Truscott calls decision ‘a dream come true’
Adrian Wyld/canadian press
Steven Truscott may take a holiday, his first time abroad. Saddled with a murder conviction for nearly 50 years, he hasn’t been permitted to cross the border. Hawaii, he says, sounds appealing.
“I think probably the first thing is, I’ll take a little holiday from the legal system,” the Guelph millwright and father of three said yesterday, revealing a humorous side of his personality after the Ontario Court of Appeal lifted the “burden” imposed when he was convicted and sentenced to hang for murder of 12-year-old Lynne Harper in 1959. Calling it a “miscarriage of justice,” the court quashed his conviction and acquitted Truscott.
While ordering a new trial was an option, the passage of so many years makes that a “practical impossibility” and it would amount to an injustice for Truscott and his family, the court said.

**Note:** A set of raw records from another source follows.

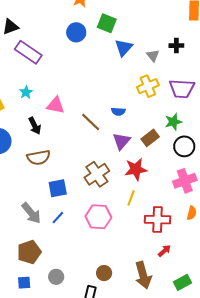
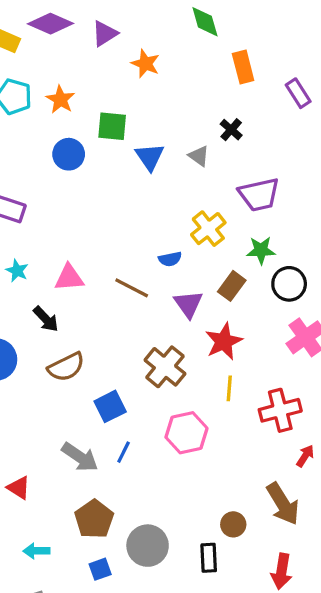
black cross: (176, 46) -> (231, 130), turned -32
yellow cross: (148, 86) -> (208, 229), moved
green star: (173, 122) -> (261, 250), turned 30
brown circle: (104, 273) -> (233, 524), moved
gray circle: (56, 277) -> (148, 546), size x1.6

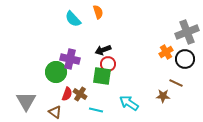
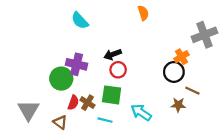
orange semicircle: (98, 12) -> (143, 13), moved
black circle: (185, 59) -> (174, 72), moved
green square: (102, 76) -> (112, 95), moved

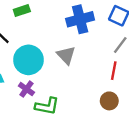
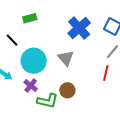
blue cross: (80, 19) -> (79, 28), turned -30
brown circle: (109, 101) -> (67, 90), moved

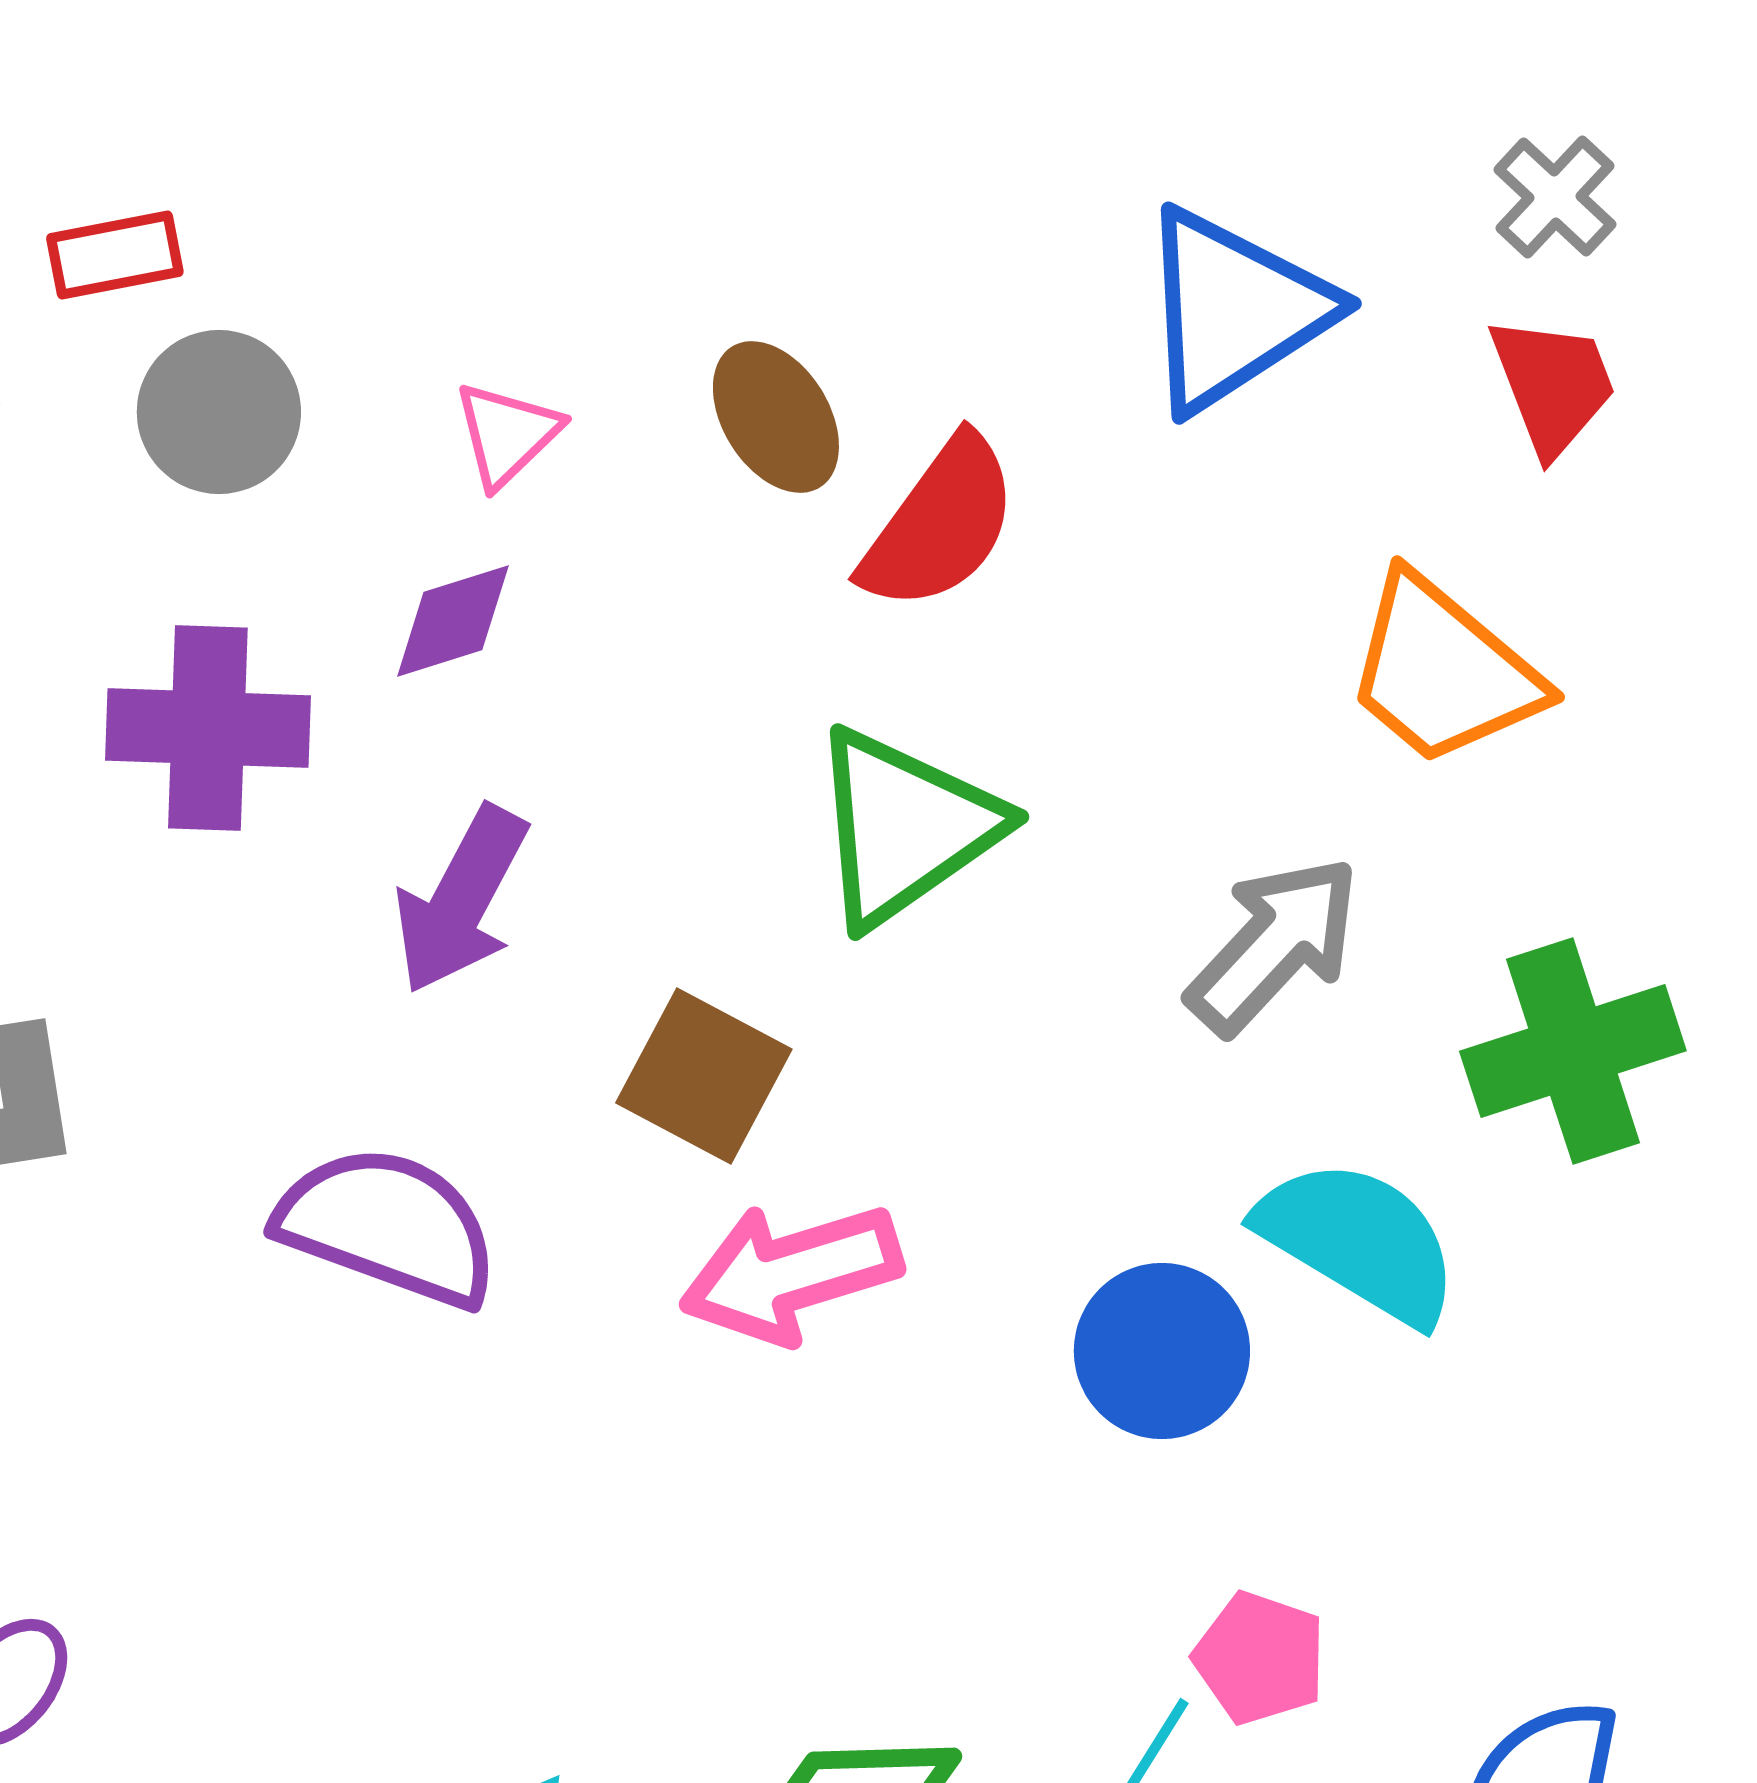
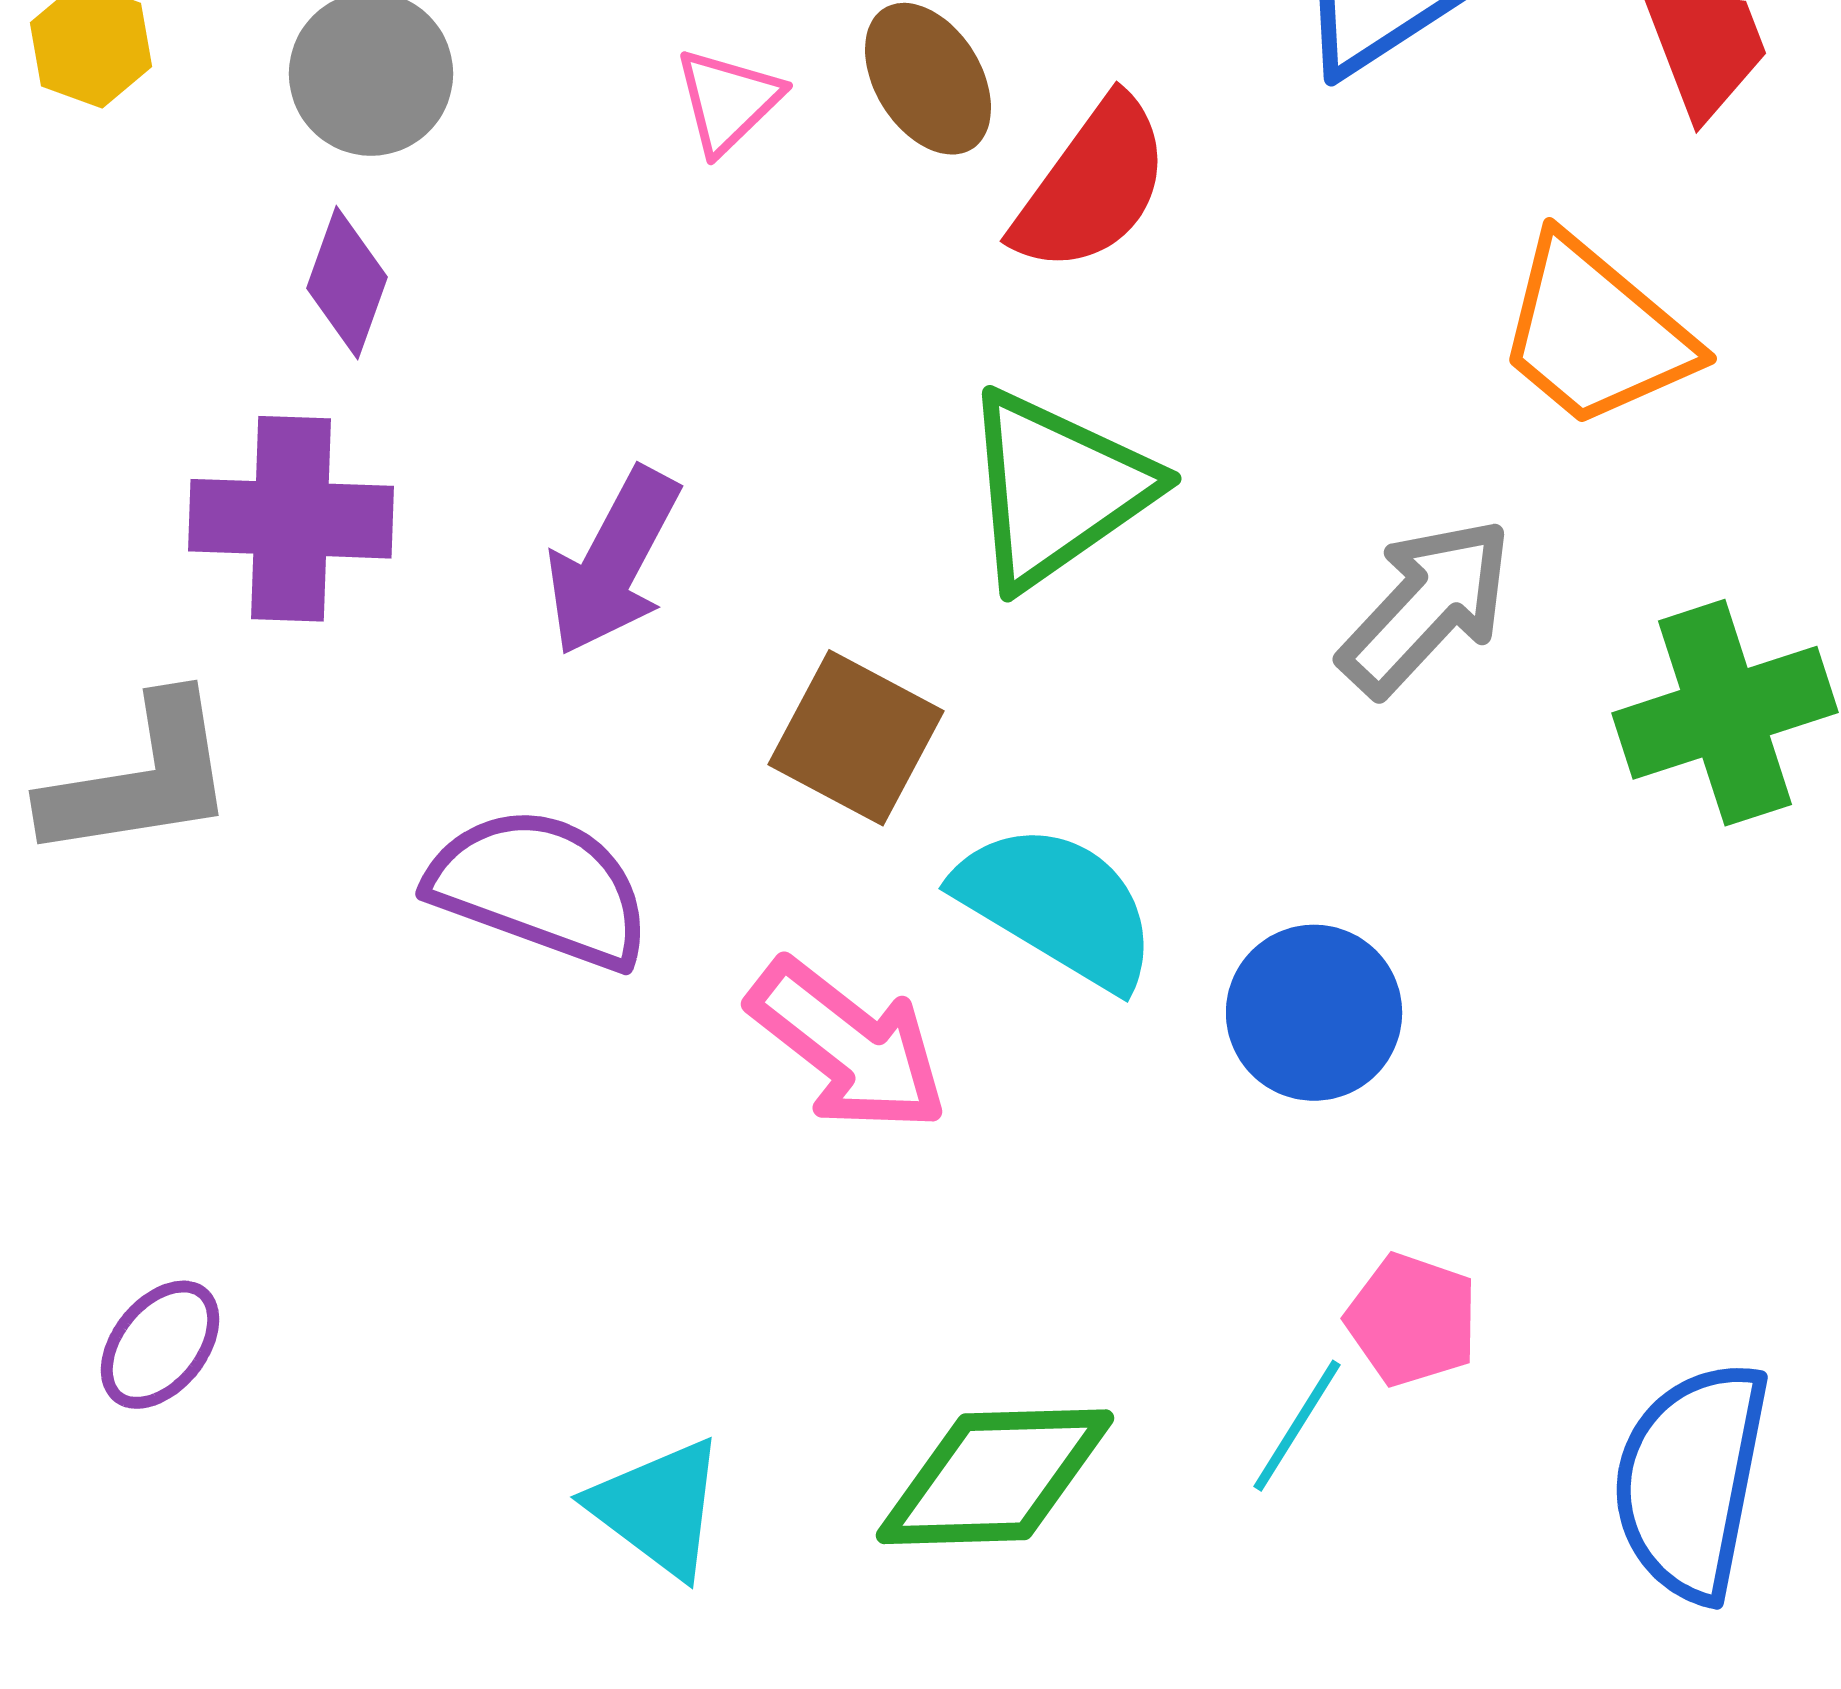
pink triangle: (507, 434) -> (728, 101), moved
purple diamond: (453, 621) -> (347, 283), moved, turned -53
purple cross: (208, 728) -> (291, 519), moved
cyan semicircle: (1359, 1241) -> (1057, 906), moved
pink arrow: (791, 1273) -> (848, 1046), moved, turned -125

“The appellant in this case served ten years in the penitentiary and has lived his entire adult life in the shadow of a conviction that we have concluded must be quashed,” said the unanimous five-judge panel.
Truscott called it “a dream come true.” Truscott was convicted at 14 and lived for years under an assumed name.
Moments after the judgment, Attorney-General Michael Bryant appeared to apologize to Truscott and announce the Ontario government has retained a former judge of the Ontario Court of Appeal to advise on compensation. “For that miscarriage of justice, on behalf of the government, I am truly sorry,” Bryant said.